Leopold Toetsch wrote:
> Well, if you have some mixed environment, you'd probably build parrot on 
> all machines with the PMC's needed. Something like:
> 
>    perl Configure.pl --with-tcl --with-python
> 
> to get these PMCs built on it.

I'm thinking of situations like web hosting, where the provider will in
future offer parrot alongside php etc. But you probably won't be able to
convince the average web hosting provider to reconfigure their parrot
installation to include PMCs that support your preferred niche language.

Dan wrote:
> I was hoping we'd see hybrid PMCs -- that is, language specific
> PMCs that were fully implemented both in pure bytecode and in C.
> You'd use the C version if you could, otherwise you'd use the
> bytecode version ... There probably ought to be facilities in
> parrot itself, or in its library loading and management code,
> to handle this. 

That would be excellent.

Matt Diephouse wrote:
> Should as much functionality as possible be put into the core PMCs?

I'd like to see parrot include a set of core PMCs that implement fairly
pure abstractions, without any language-specific stuff (such as
automatic conversions, preconceived notions of which string values are
true/false etc).

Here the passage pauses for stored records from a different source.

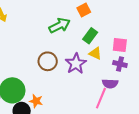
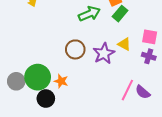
green rectangle: (90, 36) -> (120, 14), moved
purple semicircle: (110, 84) -> (143, 92), moved, turned 35
orange star: (36, 101) -> (61, 81), moved

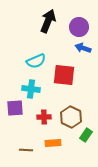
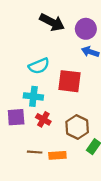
black arrow: (48, 21) -> (52, 22), turned 95
red cross: (44, 117) -> (43, 119), moved, turned 32
brown line: (26, 150) -> (35, 152), moved

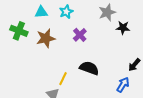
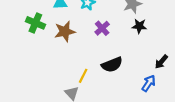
black star: (123, 28) -> (139, 26), moved
black semicircle: (89, 68) -> (112, 65), turned 138

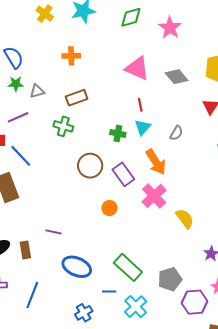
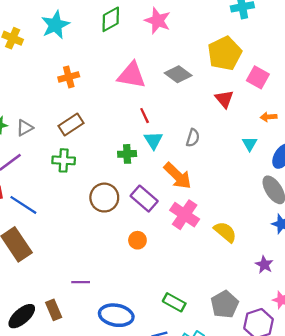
orange cross: (71, 56) -> (69, 77), moved
green rectangle: (128, 267) -> (174, 302), size x0.7

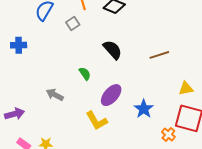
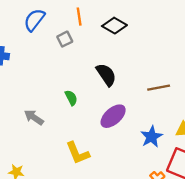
purple ellipse: (111, 95) -> (113, 116), moved
blue star: (144, 109) -> (151, 137), moved

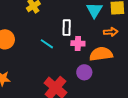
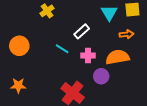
white rectangle: (67, 28) -> (82, 31), turned 49
pink cross: (78, 43) -> (88, 56), moved

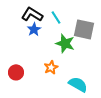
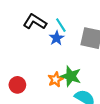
blue star: (34, 29) -> (57, 38), moved
green star: (65, 43) -> (71, 76), moved

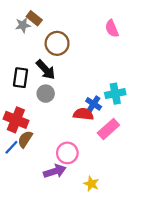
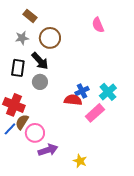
gray star: (23, 25) -> (22, 38), moved
cyan cross: (115, 94) -> (108, 92), moved, turned -30
blue cross: (94, 104) -> (82, 91), turned 32
pink circle: (67, 153) -> (35, 133), moved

It would be easier for a language implementor to add
functionality to these, than to modify PMCs that include some perl-isms
or python-isms.

> > I'd like the ability to distribute bytecode without PMCs; I think it's
> > something worth working for.

I agree. I'm currently using the existing parrot core PMCs for the amber
language. But I can see that I could get much better performance and the
precise semantics that I want by writing my own PMCs instead - and I may
yet have to do this.

Leo:
> I still like to unify ParrotObjects and PMCs more.

I second that. I liked the directions in which that was moving.